September has historically been the single worst month for stocks, and this year seems to be no exception. This chart is a little old, but you can see over a 38-year time frame what the average stock market returns have been by month, and clearly September is the worst performer:
We also have the Fed meeting later this week, with tapering talk sure to be at the forefront. Expectations are NOT that tapering begins this week, but rather that the time frame for when it will begin will be announced. We’ve recently seen the bond market react as if the tapering announcement is going to come, because we’ve seen the yield curve start to flatten. Besides tapering expectations, a flattening yield curve is also a sign that the bond market thinks growth is stalling.
To summarize, when you add up the seasonality of a weak month of September for stocks traditionally, a Federal Reserve potentially ready to announce the first step to reeling in some of the monetary stimulus, and the potential for a major bond issuer (Evergrande) missing a bond payment it’s no wonder that the US stock market has started to sag. Ultimately this too shall pass, but after 11 months without any real down swings in the market, we should probably prepare ourselves for volatility to reappear.

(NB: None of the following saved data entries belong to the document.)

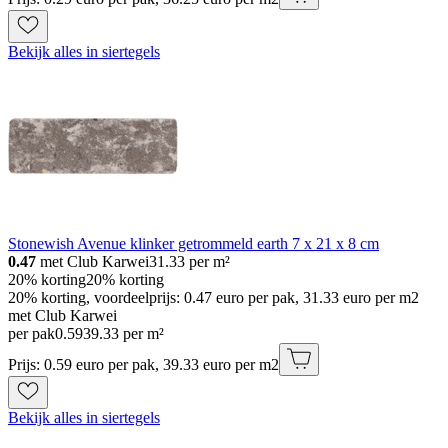
Bekijk alles in siertegels
Stonewish Avenue klinker getrommeld earth 7 x 21 x 8 cm
0.47
met Club Karwei
31.33
per m²
20% korting
20% korting
20% korting, voordeelprijs: 0.47 euro per pak, 31.33 euro per m2
met Club Karwei
per pak
0
.
59
39.33 per m²
Prijs: 0.59 euro per pak, 39.33 euro per m2
Bekijk alles in siertegels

Derek Amey serves as Partner and Portfolio Manager at StrategicPoint Investment Advisors in Providence and East Greenwich. You can e-mail him at damey@strategicpoint.com.

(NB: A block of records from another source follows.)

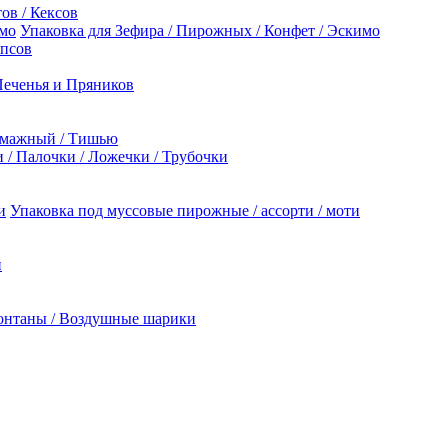
ов / Кексов
Упаковка для Зефира / Пирожных / Конфет / Эскимо
опсов
Печенья и Пряников
умажный / Тишью
/ Палочки / Ложечки / Трубочки
Упаковка под муссовые пирожные / ассорти / моти
й
онтаны / Воздушные шарики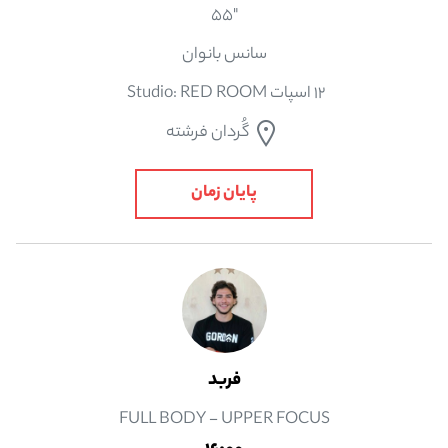
"55
سانس بانوان
12 اسپات Studio: RED ROOM
گُردان فرشته
پایان زمان
فربد
FULL BODY - UPPER FOCUS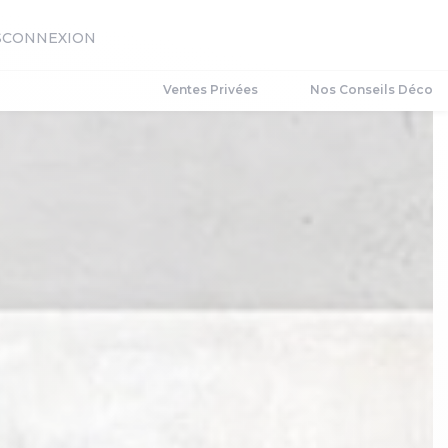
S
CONNEXION
Ventes Privées
Nos Conseils Déco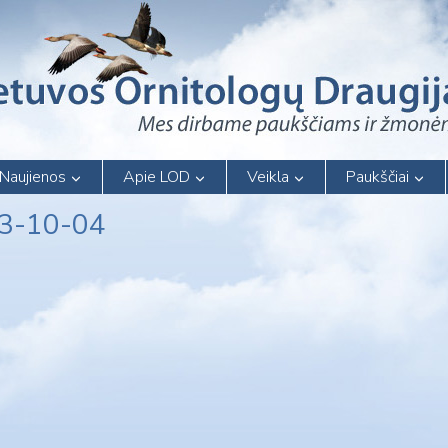
Naujienos
Apie LOD
Veikla
Paukščiai
13-10-04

The information contained in this post is not intended as investment, tax or legal advice. StrategicPoint Investment Advisors assumes no responsibility for any action or inaction resulting from the contents herein. Derek’s opinions and comments expressed on this site are his own and may not accurately reflect those of the firm. Third party content does not reflect the view of the firm and is not reviewed for completeness or accuracy. It is provided for ease of reference. Certain statements contained herein may be statements of future expectations and other forward-looking statements that are based on SPIA’s current views and assumptions and involve known and unknown risks and uncertainties that could cause actual results, performance or events to differ materially from those expressed or implied in such statements. In addition to statements which are forward-looking by reason of context, the words “may, will, should, expects, plans, intends, anticipates, believes, estimates, predicts, potential, or continue” and similar expressions identify forward-looking statements. Forward-looking statements necessarily involve risks and uncertainties, and undue reliance should not be placed on them. There can be no assurance that forward-looking statements will prove to be accurate, and actual results and future events could differ materially from those anticipated in such statements. SPIA assumes no obligation to update any forward-looking information contained herein.